You should not take the midterm twice.

Use separate sheets to write solutions to the questions below.
Solve problems 1, 2, 3 and 4 on separate pages.
Write your name and uniqueID on every page.
You must return this sheet with your work.
You are not allowed to use STL on this exam.
You are not allowed to use any books on this exam.
  1. 25 pts Complexity
    1. 5 pts: Give the formal definitions of big-O and big-theta.

    2. 10 pts: Prove or disprove that for any three functions f(x), g(x), and s(x):
      s(x)=O(f(x)) and s(x)=O(g(x)) imply s(x) = O((max(f(x), g(x))), but do not imply max(f(x), g(x))=O(s(x)).

    3. 10 pts: consider h(x)=x2+1x+log2(x) and k(x)=x3+2x +log20(x),
       prove or disprove these two statements:
      h(x)=O(k(x)), k(x)=O(h(x)).
      You may use known facts about big-O relationships between elementary functions (polynomials, logs, exponentials). You need to state any relations you use, and otherwise provide a rigorous and self-contained proof.

  2. 25 pts Search
    1. 15 pts: You are given two sorted integer arrays, a and b. There are N elements in a and M elements in b where M is always less than the square root of N. (Typical values might be N=1000000, M=100)

      Write a function int search(int a[], int b[], int M, int N) which has a return value of the number of elements which are found in both a and b. It should do this as effecently as possible.

    2. 5 pts: Give the tightest possible big-O complexity estimate for your program in terms of N then explain your answer. You should refer back to the known complexity results for binary search.

    3. 5 pts: If M were much closer to N (M=0.1*N) would you use the same algorithm as above? Justify your answer. If you have a different algorithm, provide its tightest possible big-O complexity.

       

       

  3. 25 pts Sorted lists
      Your employer, the legal firm Dewey, Cheetham and Howe, has just gotten a new list of potential clients. They have asked you to add those people to their current client information and update existing entries.

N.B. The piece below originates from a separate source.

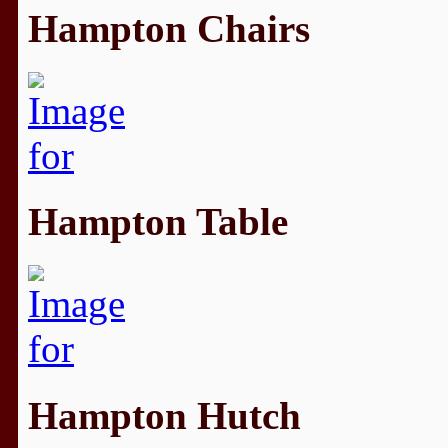
Hampton Chairs
Hampton Table
Hampton Hutch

You are to write a function which takes two sorted, NULL terminated linked lists are arguments. You are to return a pointer to a sorted, NULL terminated, linked list which is a merge of the two lists. You must not change either of the two linked lists passed in. Each entry of the linked list consists of the following structure: 
           struct Client
     {
         char f_name[40];  //first name
         char l_name[40];  //last name
	 double money;     // how much money do they have?
     }
      An entry is considered a duplicate if and only if the first and last names match exactly. In the case of a duplicate entry you are to use the newer list's value for the money field in your list. Your function should be of the following form: 
           Client * merge(Client * oldlist, Client * newlist)

      The code you write for this part should be able to be compiled under g++.
      That is, we want exact C++ syntax.
      You cannot use STL for this question

  4. 25 pts: Algorithms for sorting
    1. 10 pts: Examine the following sequence of ranges that gradually become sorted, mention all sorting algorithms (out of selection sort, bubble sort, insertion sort, shaker sort, quick sort and merge sort) that are consistent with this sequence. 
      0 2 4 6 8 1 9 7 5 3 
0 2 4 6 8 1 9 7 5 3 
0 1 4 6 8 2 9 7 5 3 
0 1 2 6 8 4 9 7 5 3 
0 1 2 3 8 4 9 7 5 6 
0 1 2 3 4 8 9 7 5 6 
0 1 2 3 4 5 9 7 8 6 
0 1 2 3 4 5 6 7 8 9 
0 1 2 3 4 5 6 7 8 9 
0 1 2 3 4 5 6 7 8 9
    2. 15 pts; write a program that will do insertion sort and prove its worst-case and best-case big-theta complexity (w/o referring to Chapter 6 in Sedgewick). Show best-case and worst-case inputs.